Records to use Block Start
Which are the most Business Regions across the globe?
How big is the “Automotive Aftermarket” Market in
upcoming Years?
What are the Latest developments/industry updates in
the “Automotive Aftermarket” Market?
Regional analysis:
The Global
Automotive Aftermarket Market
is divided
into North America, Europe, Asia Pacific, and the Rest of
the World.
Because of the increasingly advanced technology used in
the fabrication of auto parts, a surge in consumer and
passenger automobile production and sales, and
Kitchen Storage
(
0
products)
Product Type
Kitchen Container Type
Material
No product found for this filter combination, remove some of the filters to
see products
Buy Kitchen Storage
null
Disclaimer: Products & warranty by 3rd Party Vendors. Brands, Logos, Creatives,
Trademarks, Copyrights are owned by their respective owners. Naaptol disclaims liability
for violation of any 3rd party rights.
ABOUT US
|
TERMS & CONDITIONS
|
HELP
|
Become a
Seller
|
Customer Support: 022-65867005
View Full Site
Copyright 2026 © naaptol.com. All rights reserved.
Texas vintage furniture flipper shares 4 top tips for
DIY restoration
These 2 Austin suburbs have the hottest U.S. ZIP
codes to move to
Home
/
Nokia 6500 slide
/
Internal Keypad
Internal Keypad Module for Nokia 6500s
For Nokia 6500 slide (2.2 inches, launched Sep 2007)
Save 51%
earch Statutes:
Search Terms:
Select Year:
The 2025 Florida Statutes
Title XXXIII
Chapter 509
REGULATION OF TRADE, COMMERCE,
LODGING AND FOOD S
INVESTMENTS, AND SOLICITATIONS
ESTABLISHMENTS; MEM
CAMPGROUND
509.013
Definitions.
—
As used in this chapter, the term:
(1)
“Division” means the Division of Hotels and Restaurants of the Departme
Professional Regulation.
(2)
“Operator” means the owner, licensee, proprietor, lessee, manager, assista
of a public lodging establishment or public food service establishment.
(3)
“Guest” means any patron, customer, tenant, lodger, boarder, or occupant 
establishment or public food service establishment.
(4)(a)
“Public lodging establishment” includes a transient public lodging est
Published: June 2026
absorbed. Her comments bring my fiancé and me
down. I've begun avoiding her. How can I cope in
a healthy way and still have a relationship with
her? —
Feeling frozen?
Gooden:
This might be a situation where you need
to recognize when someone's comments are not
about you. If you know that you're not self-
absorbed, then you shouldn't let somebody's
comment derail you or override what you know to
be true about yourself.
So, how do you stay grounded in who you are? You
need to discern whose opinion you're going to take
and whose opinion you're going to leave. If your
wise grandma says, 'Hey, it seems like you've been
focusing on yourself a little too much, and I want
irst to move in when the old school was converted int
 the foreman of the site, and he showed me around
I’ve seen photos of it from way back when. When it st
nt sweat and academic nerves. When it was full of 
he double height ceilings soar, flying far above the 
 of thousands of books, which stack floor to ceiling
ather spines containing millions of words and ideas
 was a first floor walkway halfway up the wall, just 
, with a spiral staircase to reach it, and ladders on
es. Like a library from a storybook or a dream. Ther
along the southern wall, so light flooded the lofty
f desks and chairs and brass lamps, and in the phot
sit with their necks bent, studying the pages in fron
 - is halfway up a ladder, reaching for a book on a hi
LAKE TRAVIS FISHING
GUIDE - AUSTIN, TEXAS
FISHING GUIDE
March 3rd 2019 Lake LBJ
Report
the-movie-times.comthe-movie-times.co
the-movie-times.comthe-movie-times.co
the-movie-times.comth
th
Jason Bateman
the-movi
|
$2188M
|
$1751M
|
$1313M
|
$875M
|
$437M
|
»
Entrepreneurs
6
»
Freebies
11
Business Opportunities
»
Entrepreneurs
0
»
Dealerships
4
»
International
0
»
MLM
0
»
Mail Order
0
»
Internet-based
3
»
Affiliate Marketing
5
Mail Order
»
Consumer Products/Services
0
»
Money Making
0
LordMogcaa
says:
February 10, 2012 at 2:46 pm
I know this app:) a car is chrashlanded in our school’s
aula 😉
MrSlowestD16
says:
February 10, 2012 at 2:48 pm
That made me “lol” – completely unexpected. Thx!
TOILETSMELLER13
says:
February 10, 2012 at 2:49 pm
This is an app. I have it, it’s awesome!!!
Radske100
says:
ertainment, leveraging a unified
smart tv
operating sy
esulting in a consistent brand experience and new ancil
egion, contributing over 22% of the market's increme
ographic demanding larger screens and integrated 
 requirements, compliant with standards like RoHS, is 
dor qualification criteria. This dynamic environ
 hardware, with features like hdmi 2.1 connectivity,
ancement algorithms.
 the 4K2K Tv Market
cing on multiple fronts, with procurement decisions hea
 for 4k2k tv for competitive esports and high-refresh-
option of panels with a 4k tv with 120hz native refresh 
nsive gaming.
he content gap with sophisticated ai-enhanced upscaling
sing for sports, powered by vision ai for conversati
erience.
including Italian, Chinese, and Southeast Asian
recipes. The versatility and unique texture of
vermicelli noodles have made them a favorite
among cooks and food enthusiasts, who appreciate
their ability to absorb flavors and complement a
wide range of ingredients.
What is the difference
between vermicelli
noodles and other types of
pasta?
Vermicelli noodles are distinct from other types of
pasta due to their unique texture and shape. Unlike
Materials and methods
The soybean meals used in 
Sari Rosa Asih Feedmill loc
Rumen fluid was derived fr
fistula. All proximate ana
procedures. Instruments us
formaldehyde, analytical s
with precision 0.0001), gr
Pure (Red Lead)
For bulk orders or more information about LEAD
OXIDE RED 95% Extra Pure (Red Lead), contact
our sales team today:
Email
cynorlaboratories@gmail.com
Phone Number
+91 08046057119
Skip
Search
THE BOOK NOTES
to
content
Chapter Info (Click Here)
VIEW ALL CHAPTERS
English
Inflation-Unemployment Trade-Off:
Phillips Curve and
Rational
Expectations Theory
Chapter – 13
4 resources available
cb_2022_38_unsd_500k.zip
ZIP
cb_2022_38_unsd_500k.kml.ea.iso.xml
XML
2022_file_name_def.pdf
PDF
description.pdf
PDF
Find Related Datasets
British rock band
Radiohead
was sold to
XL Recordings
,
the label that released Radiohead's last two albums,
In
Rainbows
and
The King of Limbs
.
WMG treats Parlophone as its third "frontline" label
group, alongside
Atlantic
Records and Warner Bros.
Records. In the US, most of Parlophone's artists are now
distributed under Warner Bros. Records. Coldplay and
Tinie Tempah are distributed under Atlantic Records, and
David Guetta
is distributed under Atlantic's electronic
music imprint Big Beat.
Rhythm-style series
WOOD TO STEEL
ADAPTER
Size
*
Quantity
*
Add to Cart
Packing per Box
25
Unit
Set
Records to use Block End
**Your goal:**
Among the records above, find each line containing the string "February" and copy it.

**Worked solution:**
February 10, 2012 at 2:46 pm
February 10, 2012 at 2:48 pm
February 10, 2012 at 2:49 pm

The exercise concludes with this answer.